[Bounding box prediction data]
----------

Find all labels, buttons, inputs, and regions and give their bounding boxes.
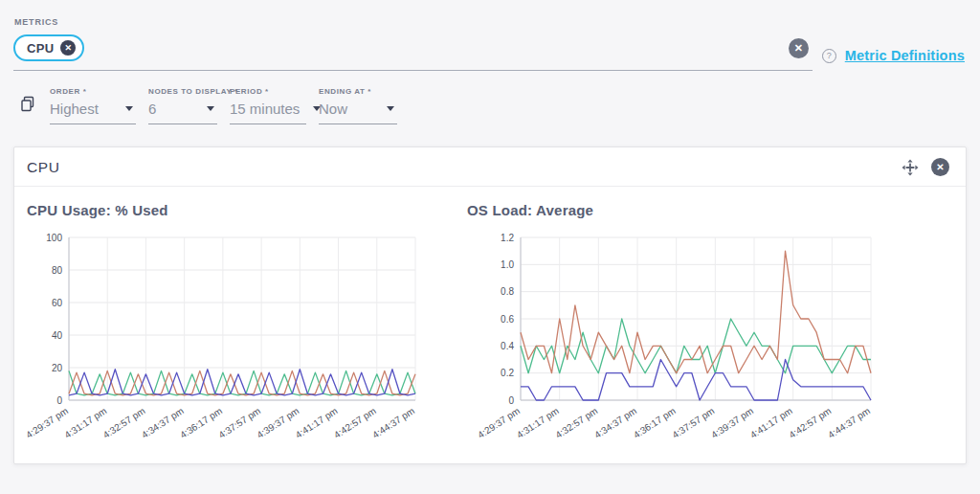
- order-label: ORDER *: [50, 87, 136, 96]
- svg-text:0: 0: [56, 395, 62, 406]
- ending-at-value: Now: [319, 101, 347, 117]
- svg-text:4:37:57 pm: 4:37:57 pm: [670, 405, 716, 439]
- svg-text:4:42:57 pm: 4:42:57 pm: [787, 405, 833, 439]
- help-icon[interactable]: ?: [822, 49, 836, 63]
- chevron-down-icon: [125, 106, 133, 111]
- chip-remove-icon[interactable]: ✕: [60, 40, 76, 56]
- svg-text:4:39:37 pm: 4:39:37 pm: [709, 405, 755, 439]
- order-select[interactable]: ORDER * Highest: [50, 87, 136, 124]
- svg-text:60: 60: [52, 298, 63, 308]
- svg-text:4:32:57 pm: 4:32:57 pm: [553, 405, 599, 439]
- svg-text:1.0: 1.0: [501, 259, 514, 270]
- ending-at-select[interactable]: ENDING AT * Now: [319, 87, 397, 124]
- period-select[interactable]: PERIOD * 15 minutes: [230, 87, 306, 124]
- period-label: PERIOD *: [230, 87, 306, 96]
- svg-text:80: 80: [52, 265, 63, 276]
- svg-text:4:39:37 pm: 4:39:37 pm: [255, 405, 301, 439]
- chevron-down-icon: [387, 106, 394, 111]
- metric-chip-label: CPU: [27, 41, 54, 56]
- svg-text:100: 100: [46, 233, 62, 243]
- svg-text:4:36:17 pm: 4:36:17 pm: [632, 405, 678, 439]
- svg-text:20: 20: [52, 363, 63, 373]
- svg-text:0.6: 0.6: [501, 314, 514, 325]
- metrics-label: METRICS: [14, 17, 967, 27]
- metric-definitions-link[interactable]: Metric Definitions: [845, 48, 965, 63]
- svg-text:4:44:37 pm: 4:44:37 pm: [826, 405, 872, 439]
- nodes-to-display-select[interactable]: NODES TO DISPLAY * 6: [148, 87, 217, 124]
- chevron-down-icon: [207, 106, 214, 111]
- cpu-usage-chart: 0204060801004:29:37 pm4:31:17 pm4:32:57 …: [27, 230, 456, 458]
- svg-text:4:29:37 pm: 4:29:37 pm: [476, 405, 522, 439]
- os-load-chart: 00.20.40.60.81.01.24:29:37 pm4:31:17 pm4…: [467, 230, 960, 458]
- cpu-usage-chart-block: CPU Usage: % Used 0204060801004:29:37 pm…: [27, 198, 456, 458]
- cpu-usage-chart-title: CPU Usage: % Used: [27, 202, 456, 218]
- svg-text:4:31:17 pm: 4:31:17 pm: [515, 405, 561, 439]
- clear-metrics-icon[interactable]: ✕: [789, 38, 809, 58]
- svg-text:4:29:37 pm: 4:29:37 pm: [24, 405, 70, 439]
- card-header: CPU ✕: [14, 147, 966, 187]
- os-load-chart-block: OS Load: Average 00.20.40.60.81.01.24:29…: [467, 198, 960, 458]
- svg-text:0.2: 0.2: [501, 368, 514, 378]
- svg-text:4:41:17 pm: 4:41:17 pm: [748, 405, 794, 439]
- filter-row: ORDER * Highest NODES TO DISPLAY * 6 PER…: [13, 71, 967, 124]
- svg-text:4:37:57 pm: 4:37:57 pm: [216, 405, 262, 439]
- svg-text:4:31:17 pm: 4:31:17 pm: [62, 405, 108, 439]
- svg-text:4:42:57 pm: 4:42:57 pm: [332, 405, 378, 439]
- metrics-input[interactable]: CPU ✕ ✕: [13, 34, 813, 71]
- svg-text:4:41:17 pm: 4:41:17 pm: [294, 405, 340, 439]
- move-card-icon[interactable]: [902, 159, 919, 176]
- ending-at-label: ENDING AT *: [319, 87, 397, 96]
- svg-text:4:44:37 pm: 4:44:37 pm: [370, 405, 416, 439]
- close-card-icon[interactable]: ✕: [931, 158, 949, 176]
- svg-text:0: 0: [508, 395, 514, 406]
- svg-text:0.4: 0.4: [501, 341, 514, 351]
- metric-chip-cpu[interactable]: CPU ✕: [13, 34, 84, 61]
- os-load-chart-title: OS Load: Average: [467, 202, 960, 218]
- svg-text:0.8: 0.8: [501, 286, 514, 297]
- order-value: Highest: [50, 101, 99, 117]
- metrics-panel: METRICS CPU ✕ ✕ ? Metric Definitions ORD…: [0, 0, 980, 124]
- cpu-metric-card: CPU ✕ CPU Usage: % Used 0204060801004:29…: [13, 146, 967, 464]
- period-value: 15 minutes: [230, 101, 300, 117]
- svg-text:4:36:17 pm: 4:36:17 pm: [178, 405, 224, 439]
- svg-text:40: 40: [52, 330, 63, 341]
- svg-text:4:34:37 pm: 4:34:37 pm: [592, 405, 638, 439]
- svg-text:1.2: 1.2: [501, 233, 514, 243]
- svg-text:4:34:37 pm: 4:34:37 pm: [140, 405, 186, 439]
- nodes-label: NODES TO DISPLAY *: [148, 87, 217, 96]
- copy-icon[interactable]: [20, 96, 35, 112]
- svg-text:4:32:57 pm: 4:32:57 pm: [101, 405, 147, 439]
- card-title: CPU: [27, 159, 60, 176]
- nodes-value: 6: [148, 101, 156, 117]
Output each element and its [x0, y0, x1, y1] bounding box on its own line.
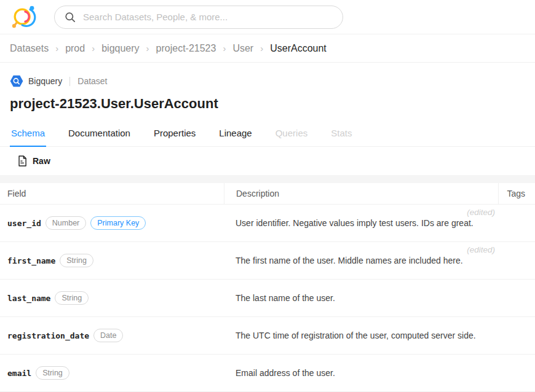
datahub-logo-icon	[10, 3, 38, 31]
tab-bar: Schema Documentation Properties Lineage …	[0, 122, 535, 147]
entity-header: Bigquery Dataset project-21523.User.User…	[0, 63, 535, 112]
page-title: project-21523.User.UserAccount	[10, 96, 525, 112]
breadcrumb-item-bigquery[interactable]: bigquery	[101, 43, 139, 54]
document-icon	[18, 155, 27, 167]
field-name: email	[7, 369, 31, 378]
field-description[interactable]: The UTC time of registration of the user…	[236, 331, 476, 340]
edited-marker: (edited)	[467, 245, 495, 254]
field-description[interactable]: The first name of the user. Middle names…	[236, 256, 463, 265]
field-name: last_name	[7, 294, 50, 303]
breadcrumb-separator: ›	[146, 43, 149, 53]
tab-schema[interactable]: Schema	[10, 122, 46, 147]
search-input[interactable]	[82, 11, 333, 23]
tags-cell[interactable]	[498, 355, 535, 391]
column-header-field: Field	[0, 183, 224, 204]
tab-stats: Stats	[330, 122, 353, 147]
field-description[interactable]: Email address of the user.	[236, 368, 335, 378]
breadcrumb-item-useraccount: UserAccount	[270, 43, 327, 54]
raw-toggle-button[interactable]: Raw	[18, 155, 50, 167]
table-row: email String Email address of the user.	[0, 355, 535, 392]
top-navbar	[0, 0, 535, 34]
field-name: user_id	[7, 219, 41, 228]
search-bar[interactable]	[54, 6, 343, 29]
breadcrumb-separator: ›	[223, 43, 226, 53]
column-header-tags: Tags	[498, 183, 535, 204]
platform-name[interactable]: Bigquery	[28, 76, 62, 86]
type-badge: String	[36, 366, 69, 380]
breadcrumb-separator: ›	[55, 43, 58, 53]
field-description[interactable]: User identifier. Negative values imply t…	[236, 218, 474, 228]
type-badge: Number	[46, 216, 86, 230]
table-row: user_id Number Primary Key (edited) User…	[0, 205, 535, 242]
table-header-row: Field Description Tags	[0, 183, 535, 205]
table-row: last_name String The last name of the us…	[0, 280, 535, 317]
type-badge: Date	[93, 329, 123, 342]
tags-cell[interactable]	[498, 242, 535, 279]
tab-properties[interactable]: Properties	[153, 122, 197, 147]
tags-cell[interactable]	[498, 205, 535, 241]
datahub-logo[interactable]	[10, 3, 38, 31]
search-icon	[65, 12, 76, 23]
breadcrumb: Datasets › prod › bigquery › project-215…	[0, 34, 535, 63]
field-name: registration_date	[7, 331, 89, 340]
table-row: registration_date Date The UTC time of r…	[0, 317, 535, 355]
platform-row: Bigquery Dataset	[10, 75, 525, 87]
breadcrumb-item-project[interactable]: project-21523	[156, 43, 216, 54]
type-badge: String	[60, 254, 93, 267]
tab-queries: Queries	[274, 122, 309, 147]
schema-table: Field Description Tags user_id Number Pr…	[0, 183, 535, 392]
breadcrumb-item-prod[interactable]: prod	[65, 43, 85, 54]
table-row: first_name String (edited) The first nam…	[0, 242, 535, 280]
breadcrumb-item-user[interactable]: User	[232, 43, 253, 54]
table-toolbar-divider	[0, 175, 535, 183]
field-name: first_name	[7, 256, 55, 265]
primary-key-badge: Primary Key	[90, 216, 146, 230]
breadcrumb-item-datasets[interactable]: Datasets	[10, 43, 49, 54]
breadcrumb-separator: ›	[260, 43, 263, 53]
type-badge: String	[55, 291, 89, 305]
entity-type-label: Dataset	[77, 76, 107, 86]
edited-marker: (edited)	[467, 208, 495, 217]
bigquery-icon	[10, 75, 23, 87]
raw-toggle-label: Raw	[33, 156, 50, 166]
tags-cell[interactable]	[498, 280, 535, 316]
schema-toolbar: Raw	[0, 147, 535, 175]
tab-documentation[interactable]: Documentation	[67, 122, 132, 147]
column-header-description: Description	[224, 183, 498, 204]
field-description[interactable]: The last name of the user.	[236, 293, 335, 303]
platform-divider	[69, 77, 70, 86]
tab-lineage[interactable]: Lineage	[218, 122, 253, 147]
tags-cell[interactable]	[498, 317, 535, 354]
breadcrumb-separator: ›	[92, 43, 95, 53]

----------

INSTRUCTIONS FOR THE TASK
Search the entries above for lines holding the string "prod", then report only how many there are.

OUTPUT FOR THIS TASK
2